2) Your Existing Contract Might Limit When You Can Refinance
This scenario might not be the case for everyone, but some mortgage contracts stipulate when you’re allowed to refinance. If you have just purchased a new house, for instance, you may have to wait a period of time before you can exchange your mortgage for a new loan. Double-check your current agreement to find out if you can refinance when you want to.
3) You Need to Meet Certain Requirements
Not everyone can cash-out refinance. Different lenders enforce different criteria, but you’ll need to meet a few requirements before you can swap out your loan for a larger one and pocket the difference, such as:
- You need to have at least 20% home equity;
- An LTV (loan-to-value) ratio of 80% maximum;
- A minimum FICO score of 620 (unless you’re borrowing an FHA or VA loan);
- And a DTI (debt-to-income) ratio of around 40%.
Again, these cash-out finance requirements may differ between lenders, so you might need a higher or lower credit score or DTI, depending on who you’re borrowing from.
4) Some Kinds of Cash-Out Refinancing Are Only Applicable to Certain Situations
Another kind of refinancing option is a limited cash-out refinance. This kind of loan means your new mortgage is only slightly higher than your previous one, so the difference you pocket won’t be as substantial — you’ll only get a few thousand dollars at most.

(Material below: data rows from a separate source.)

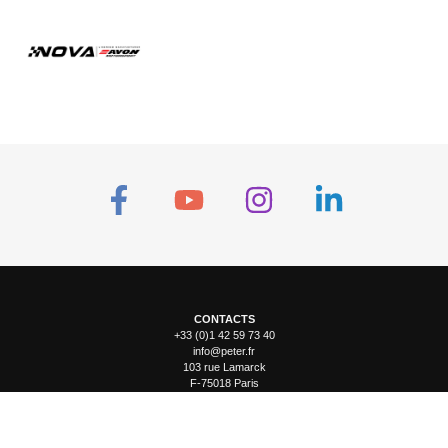
CONTACTS
+33 (0)1 42 59 73 40
info@peter.fr
103 rue Lamarck
F-75018 Paris
Espace presse
Photothèque
Groupe Peter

Limited cash-out refinances can only be used for specific situations, such as consolidating two mortgages into a single loan, paying off a HELOC (Home Equity Line of Credit), paying closing costs of refinancing, or repaying energy-related loans.
5) You May Have to Wait Between Refinances
You can legally refinance your home as many times as you want, but you do have to meet the requirements. For instance, you might have less equity than you realize after a previous refinance, which means you may not have the required 20% to do so again.
Before you decide to cash-out home refinance for the second or third time, consider whether you still meet the previously mentioned credit and debt requirements. Most lenders also require you to wait at least six months after closing before you can refinance again.
We’ve discussed some essential cash-out refinance rules, but it’s necessary to consider how the process would affect your financial health. A cash-out refinance has its advantages, but it’s still debt, so talk with a financial advisor before deciding if it’s right for you.
Please note, the material collected in this blog is for informational purposes only and is not intended to be relied upon as or construed as advice regarding any specific circumstances. Nor is it an endorsement of any organization or Services.